-- TRY IT --
Apart from the pictures, which must be omitted, restate the data exactly.

Saved entries
--------------------
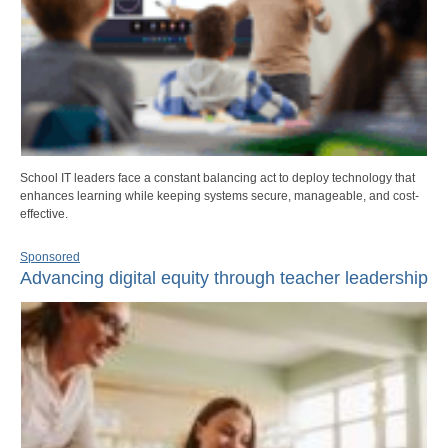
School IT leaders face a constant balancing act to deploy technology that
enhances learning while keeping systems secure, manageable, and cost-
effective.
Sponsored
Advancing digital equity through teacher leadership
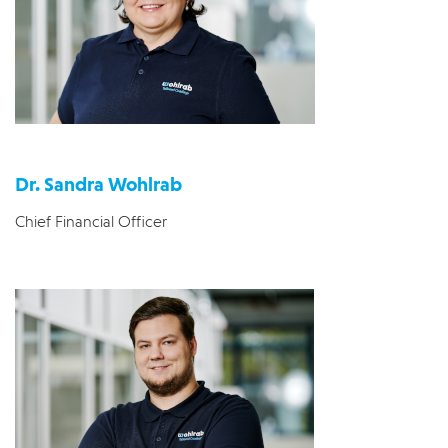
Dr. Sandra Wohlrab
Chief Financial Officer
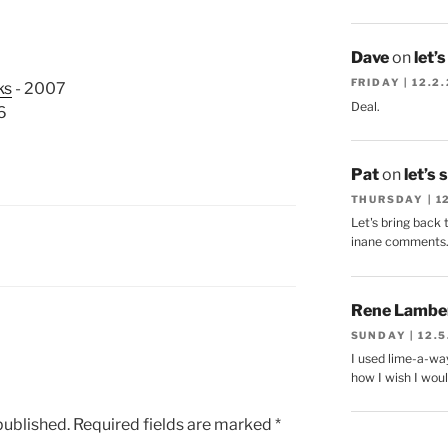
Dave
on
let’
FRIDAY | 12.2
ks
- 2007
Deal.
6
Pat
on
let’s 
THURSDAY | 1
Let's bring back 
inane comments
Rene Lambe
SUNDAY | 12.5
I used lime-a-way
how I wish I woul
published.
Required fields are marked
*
--------------------
-- EXERCISE RESULT --
School IT leaders face a constant balancing act to deploy technology that
enhances learning while keeping systems secure, manageable, and cost-
effective.
Sponsored
Advancing digital equity through teacher leadership
Dr. Sandra Wohlrab
Chief Financial Officer
Dave
on
let’
FRIDAY | 12.2
ks
- 2007
Deal.
6
Pat
on
let’s 
THURSDAY | 1
Let's bring back 
inane comments
Rene Lambe
SUNDAY | 12.5
I used lime-a-way
how I wish I woul
published.
Required fields are marked
*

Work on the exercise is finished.